Drew Limsky joined Lifestyle Media Group in August 2020 as Editor-in-Chief of South Florida Business & Wealth. His first issue of SFBW, October 2020, heralded a reimagined structure, with new content categories and a slew of fresh visual themes. “As sort of a cross between Forbes and Robb Report, with a dash of GQ and Vogue,” Limsky says, “SFBW reflects South Florida’s increasingly sophisticated and dynamic business and cultural landscape.”

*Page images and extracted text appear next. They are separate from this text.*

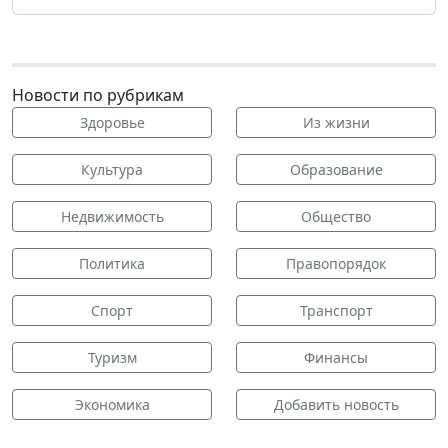
Новости по рубрикам
Здоровье
Из жизни
Культура
Образование
Недвижимость
Общество
Политика
Правопорядок
Спорт
Транспорт
Туризм
Финансы
Экономика
Добавить новость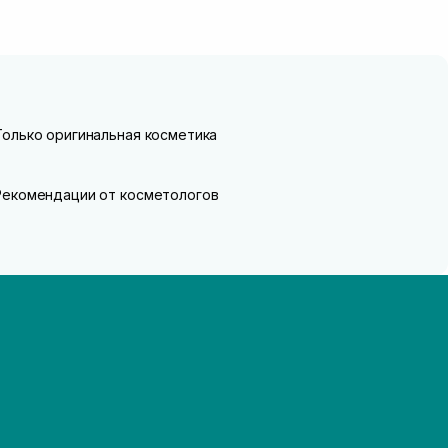
Только оригинальная косметика
Рекомендации от косметологов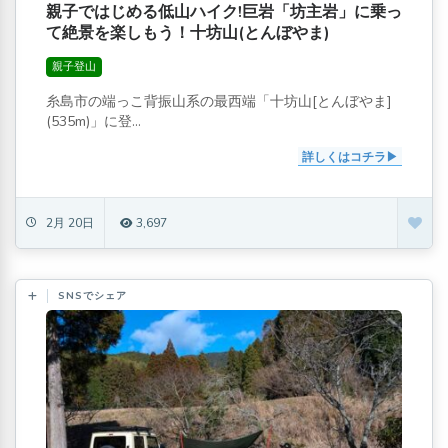
親子ではじめる低山ハイク!巨岩「坊主岩」に乗っ
て絶景を楽しもう！十坊山(とんぼやま)
親子登山
糸島市の端っこ背振山系の最西端「十坊山[とんぼやま]
(535m)」に登...
詳しくはコチラ
2月 20日
3,697
SNSでシェア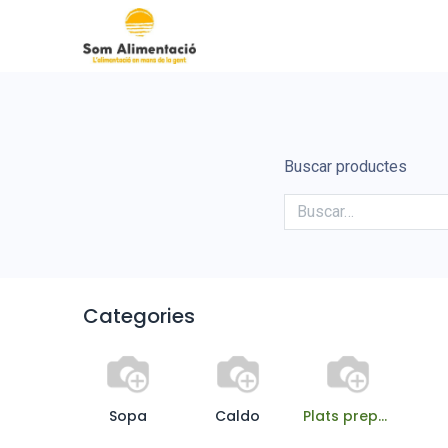
Inicio
Cooperativa Som Al
Buscar productes
Categories
Sopa
Caldo
Plats preparats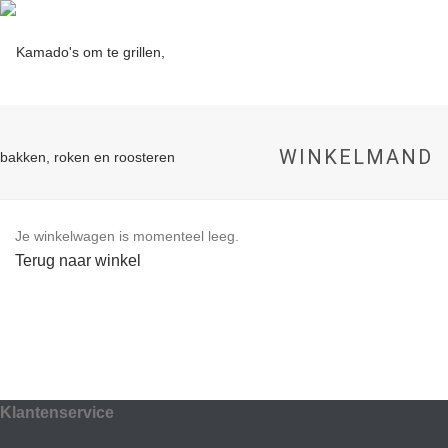
WINKELMAND
Je winkelwagen is momenteel leeg.
Terug naar winkel
Klantenservice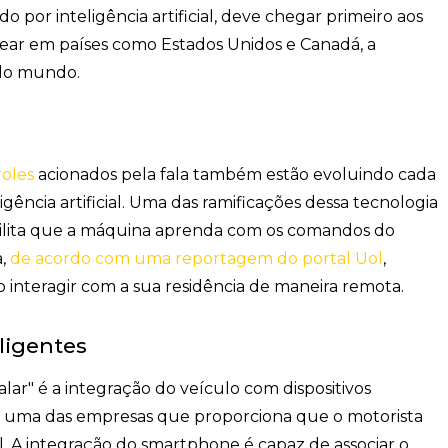
 por inteligência artificial, deve chegar primeiro aos
rear em países como Estados Unidos e Canadá, a
 do mundo.
roles
acionados pela fala também estão evoluindo cada
gência artificial. Uma das ramificações dessa tecnologia
bilita que a máquina aprenda com os comandos do
a,
de acordo com uma reportagem do portal Uol
,
o interagir com a sua residência de maneira remota.
ligentes
lar" é a integração do veículo com dispositivos
é uma das empresas que proporciona que o motorista
l. A integração do smartphone é capaz de associar o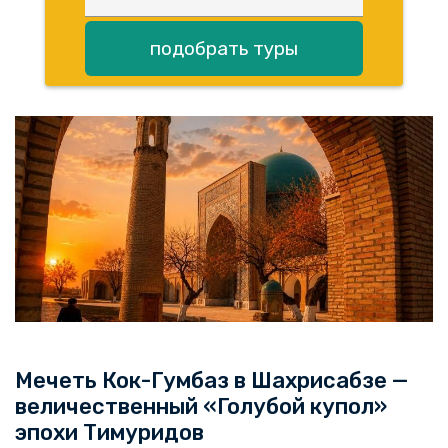
подобрать туры
Мечеть Кок-Гумбаз в Шахрисабзе —
величественный «Голубой купол»
эпохи Тимуридов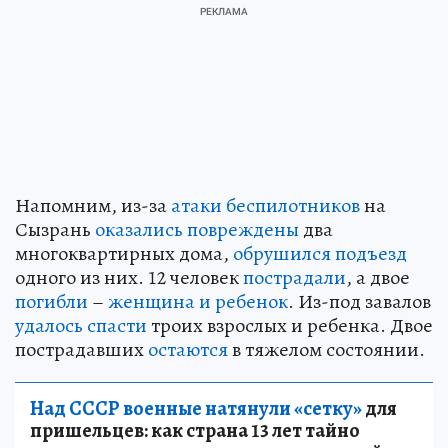
Напомним, из-за
атаки беспилотников
на
Сызрань
оказались повреждены
два
многоквартирных дома,
обрушился подъезд
одного из них. 12 человек
пострадали
, а двое
погибли
–
женщина и ребенок
. Из-под завалов
удалось спасти
троих взрослых и ребенка. Двое
пострадавших
остаются
в тяжелом состоянии.
Над СССР военные натянули «сетку»
для
пришельцев: как страна 13 лет тайно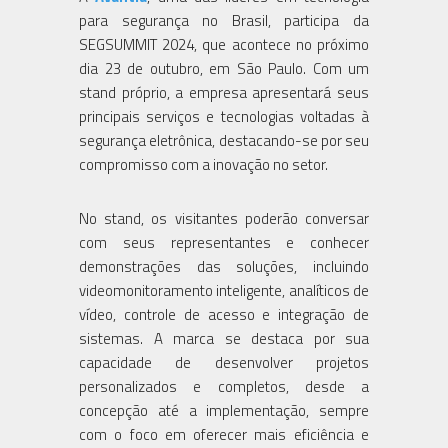
para segurança no Brasil, participa da
SEGSUMMIT 2024, que acontece no próximo
dia 23 de outubro, em São Paulo. Com um
stand próprio, a empresa apresentará seus
principais serviços e tecnologias voltadas à
segurança eletrônica, destacando-se por seu
compromisso com a inovação no setor.
No stand, os visitantes poderão conversar
com seus representantes e conhecer
demonstrações das soluções, incluindo
videomonitoramento inteligente, analíticos de
vídeo, controle de acesso e integração de
sistemas. A marca se destaca por sua
capacidade de desenvolver projetos
personalizados e completos, desde a
concepção até a implementação, sempre
com o foco em oferecer mais eficiência e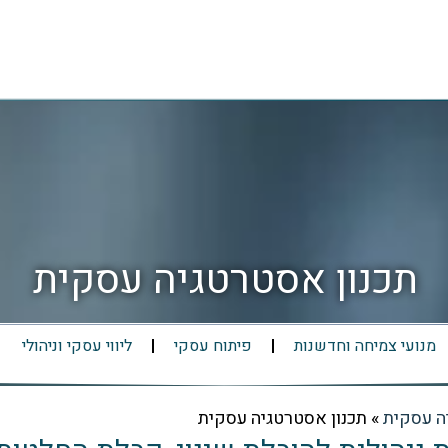
תכנון אסטרטגיה עסקית
מנועי צמיחה וחדשנות
פיתוח עסקי
ליווי עסקי וניהולי
ה עסקית
»
תכנון אסטרטגיה עסקית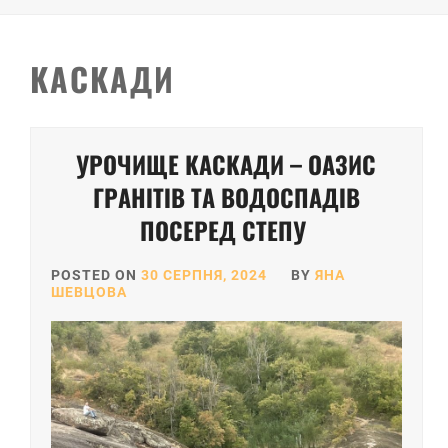
КАСКАДИ
УРОЧИЩЕ КАСКАДИ – ОАЗИС
ГРАНІТІВ ТА ВОДОСПАДІВ
ПОСЕРЕД СТЕПУ
POSTED ON
30 СЕРПНЯ, 2024
BY
ЯНА
ШЕВЦОВА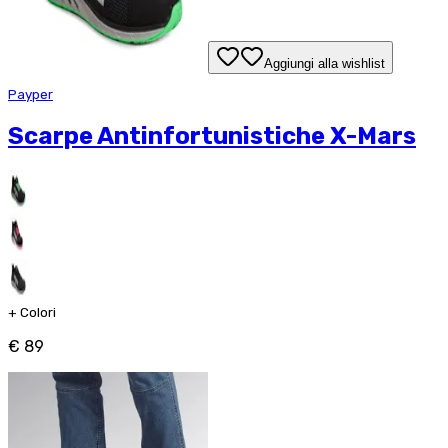
Aggiungi alla wishlist
Payper
Scarpe Antinfortunistiche X-Mars
+
Colori
€ 89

Limsky, an avid traveler, swimmer and film buff who holds a law degree and Ph.D. from New York University, likes to say, “I’m a doctor, but I can’t operate—except on your brand.” He wrote his dissertation on the nonfiction work of Joan Didion. Prior to that, Limsky received his B.A. in English, summa cum laude, from Emory University and earned his M.A. in literature at American University in connection with a Masters Scholar Award fellowship.

Limsky came to SFBW at the apex of a storied career in journalism and publishing that includes six previous lead editorial roles, including for some of the world’s best-known brands. He served as global editor-in-chief of Lexus magazine, founding editor-in-chief of custom lifestyle magazines for Cadillac and Holland America Line, and was the founding editor-in-chief of Modern Luxury Interiors South Florida. He also was the executive editor for B2B magazines for Acura and Honda Financial Services, and he served as travel editor for Conde Nast. Magazines under Limsky’s editorship have garnered more than 75 industry awards.

He has also written for many of the country’s top newspapers and magazines, including The New York Times, Washington Post, Los Angeles Times, Miami Herald, Boston Globe, USA Today, Worth, Robb Report, Afar, Time Out New York, National Geographic Traveler, Men’s Journal, Ritz-Carlton, Elite Traveler, Florida Design, Metropolis and Architectural Digest Mexico. His other clients have included Four Seasons, Acqualina Resort & Residences, Yahoo!, American Airlines, Wynn, Douglas Elliman and Corcoran. As an adjunct assistant professor, Limsky has taught journalism, film and creative writing at the City University of New York, Pace University, American University and other colleges.